To achieve a decorative effect, privacy or branding, glass is sometimes etched. One means of etching glass is with the application of a chemical such as hydrogen fluoride. Such a chemical will modify the plane nature of the glazed surface to which it’s applied imparting a finish that tends toward structured, micro-crystals when observed at high magnification. This finish obstructs the clear view and yet admits light and contrasts dramatically with surrounding unmodified areas.
Glass can be etched mechanically too. The most popular means of mechanically etching glass is with an abrasive medium, such as aluminium oxide or garnet, blasted at great speed using compressed air through a suitable stencil. This imparts an effect similar to that achieved by chemical etching and, like chemically etched glass, the effect is permanent.
Both sandblasting and chemical etching are difficult and disruptive in their application to installed glass in situ. The permanent nature of the application is sometimes not desired. Some studies indicate that mechanical modification of glass can be the source of weaknesses and stress concentrations sometimes causing cracks to propagate.
Contemporary etch effects are achieved using the application of an etch effect film so creating Etch Effect Window Graphics. An etch effect film is typically self adhesive and is simply cut, using a computer driven cutting plotter, to the shapes required, which are then applied to the glass. The effect is dramatic, barely distinguishable from etched or blasted markings and can be removed when required.

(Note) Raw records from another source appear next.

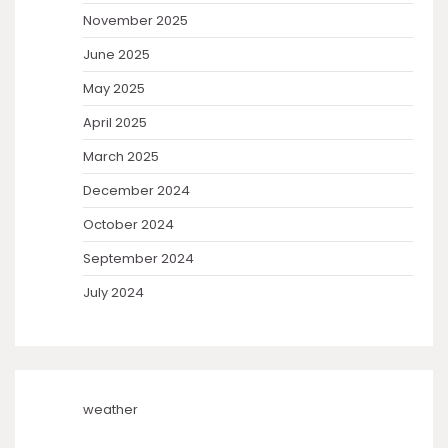
November 2025
June 2025
May 2025
April 2025
March 2025
December 2024
October 2024
September 2024
July 2024
weather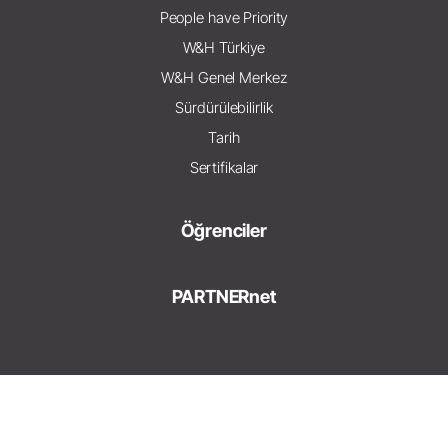
People have Priority
W&H Türkiye
W&H Genel Merkez
Sürdürülebilirlik
Tarih
Sertifikalar
Öğrenciler
PARTNERnet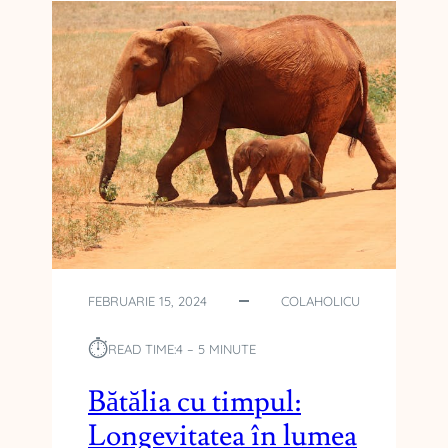
U
R
A
R
E
R
C
A
P
R
E
Ț
U
R
FEBRUARIE 15, 2024
COLAHOLICU
I
:
⏱︎
READ TIME:
4 – 5 MINUTE
C
I
Bătălia cu timpul:
N
Longevitatea în lumea
E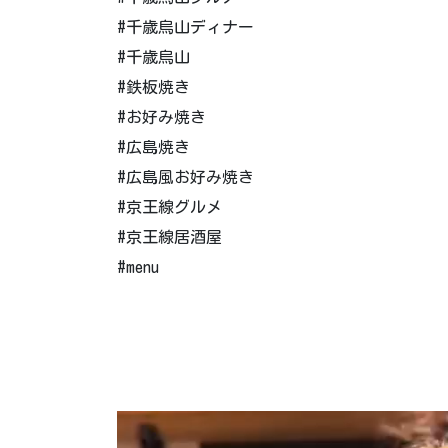
#千歳烏山ディナー
#千歳烏山
#鉄板焼き
#お好み焼き
#広島焼き
#広島風お好み焼き
#京王線グルメ
#京王線居酒屋
#menu
動
画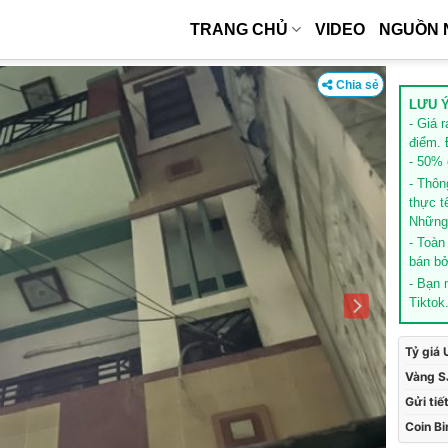
TRANG CHỦ
VIDEO
NGUỒN 
Chia sẻ
LƯU Ý
- Giá 
điểm. 
- 50% g
- Thôn
thực t
Những 
- Toàn
bán bở
- Bạn
Tiktok
Tỷ giá
Vàng S
Gửi tiế
Coin B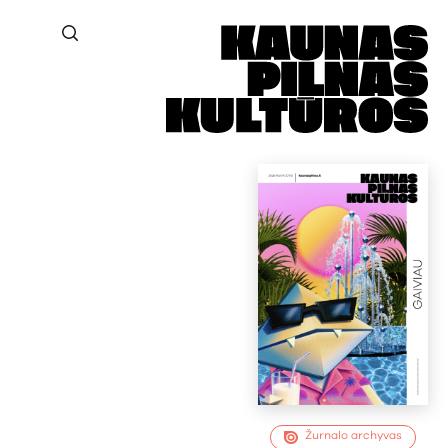
Žurnalo archyvas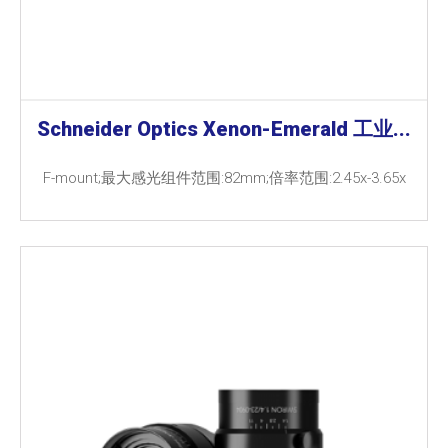
Schneider Optics Xenon-Emerald 工业...
F-mount;最大感光组件范围:82mm;倍率范围:2.45x-3.65x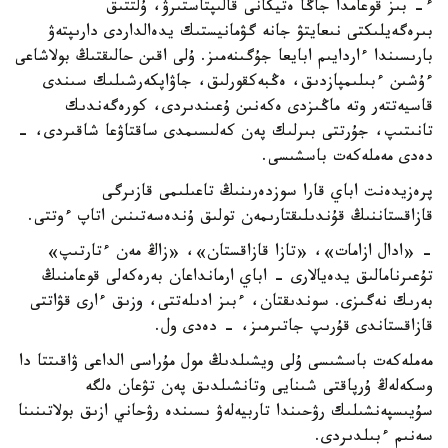
ء- بىز قوعامدا جاڭا ەتيكانى قالىپتاستىرۋ، ۇلتتىق
بىرەگەيلىكتى نىعايتۋ جانە گۋمانيستىك يدەالداردى دارىپتەۋ
بارىسىندا ءاردايىم ابايعا جۇگىنەمىز. ۇلى اقىن حالىقتىڭ بولاشاعى
ءۇشىن ءبىلىمپازدىق، ەڭبەكقورلىق، جاۋاپكەرشىلىك سىندى
قاسيەتتەر وتە ماڭىزدى ەكەنىن ۇعىندىردى، كورەگەندىك
تانىتىپ، جۇرتتى بىرلىك پەن كەلىسىمدى ساقتاۋعا شاقىردى، -
دەدى مەملەكەت باسشىسى.
پرەزيدەنت اباي قارا سوزدەرىنىڭ تاعىلىمى قازىرگى
قازاقستاننىڭ قۇندىلىقتارىمەن تولىق ۇندەسەتىنىن اتاپ ءوتتى.
- «ادال ازامات»، «تازا قازاقستان»، «زاڭ مەن ءتارتىپ»
تۇعىرنامالىق يدەيالارى - اباي ارمانداعان بەرەكەلى قوعامنىڭ
بەرىك نەگىزى. سوندىقتان، ءبىز ادىلەتتى، وزىق ءارى قۋاتتى
قازاقستاندى قۇرىپ جاتىرمىز، - دەدى ول.
مەملەكەت باسشىسى ۇلى ويشىلدىڭ مول مۇراسى الداعى ۋاقىتتا دا
وسكەلەڭ ۇرپاقتى شىنايى وتانشىلدىق پەن تۋعان ەلگە
سۇيىسپەنشىلىك رۋحىندا تاربيەلەۋ ىسىندە رۋحاني ازىق بولاتىنىنا
سەنىم ءبىلدىردى.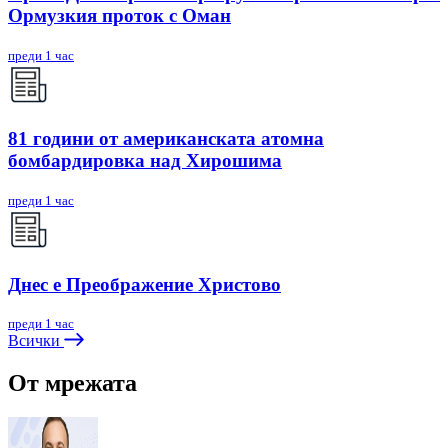
Ормузкия проток с Оман
преди 1 час
81 години от американската атомна
бомбардировка над Хирошима
преди 1 час
Днес е Преображение Христово
преди 1 час
Всички
От мрежата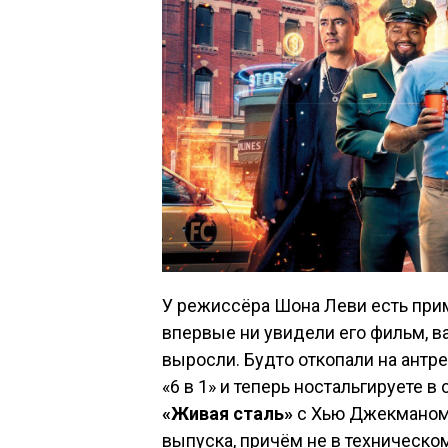
У режиссёра Шона Леви есть при
впервые ни увидели его фильм, в
выросли. Будто откопали на антр
«6 в 1» и теперь ностальгируете в
«Живая сталь»
с Хью Джекманом 
выпуска, причём не в техническо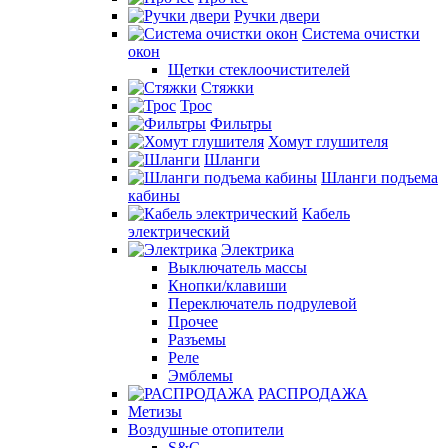
Ручки двери
Система очистки
окон
Щетки стеклоочистителей
Стяжки
Трос
Фильтры
Хомут глушителя
Шланги
Шланги подъема
кабины
Кабель
электрический
Электрика
Выключатель массы
Кнопки/клавиши
Переключатель подрулевой
Прочее
Разъемы
Реле
Эмблемы
РАСПРОДАЖА
Метизы
Воздушные отопители
S&C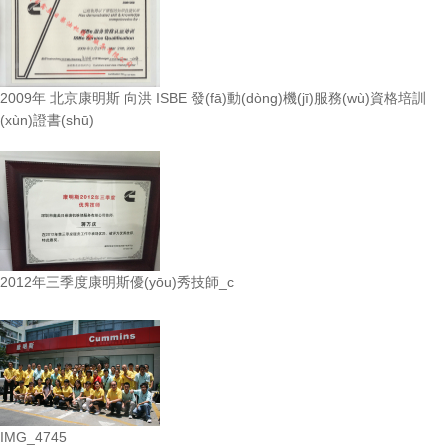
2009年 北京康明斯 向洪 ISBE 發(fā)動(dòng)機(jī)服務(wù)資格培訓
(xùn)證書(shū)
2012年三季度康明斯優(yōu)秀技師_c
IMG_4745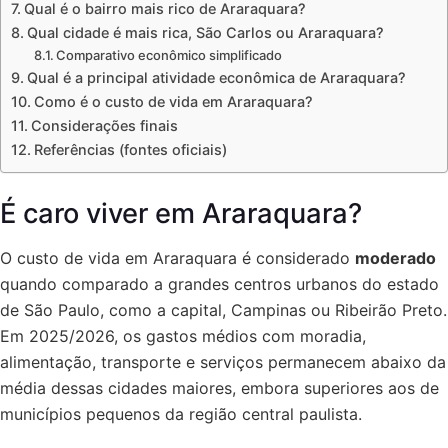
Qual é o bairro mais rico de Araraquara?
Qual cidade é mais rica, São Carlos ou Araraquara?
Comparativo econômico simplificado
Qual é a principal atividade econômica de Araraquara?
Como é o custo de vida em Araraquara?
Considerações finais
Referências (fontes oficiais)
É caro viver em Araraquara?
O custo de vida em Araraquara é considerado
moderado
quando comparado a grandes centros urbanos do estado
de São Paulo, como a capital, Campinas ou Ribeirão Preto.
Em 2025/2026, os gastos médios com moradia,
alimentação, transporte e serviços permanecem abaixo da
média dessas cidades maiores, embora superiores aos de
municípios pequenos da região central paulista.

Etch effect films are available in considerable variety each imparting its own effect to Etch Effect Window Graphics. For example, films are available with inclusions in the mass of the material that sparkle in direct light. Films are also available in that impart a slight colour. More recently, films that are receptive to print have been introduced. These films can be used to achieve ambient effects supporting brands or purely for the decorative benefits Etch Effect Window graphics deliver.
Etch effect films can be used in concert with other self-adhesive media to create highly detailed window graphics that are both attractive and functional. Etch effects used in interiors, on panels in partition structures for example, achieve a degree of privacy and are valued for their decorative effects too.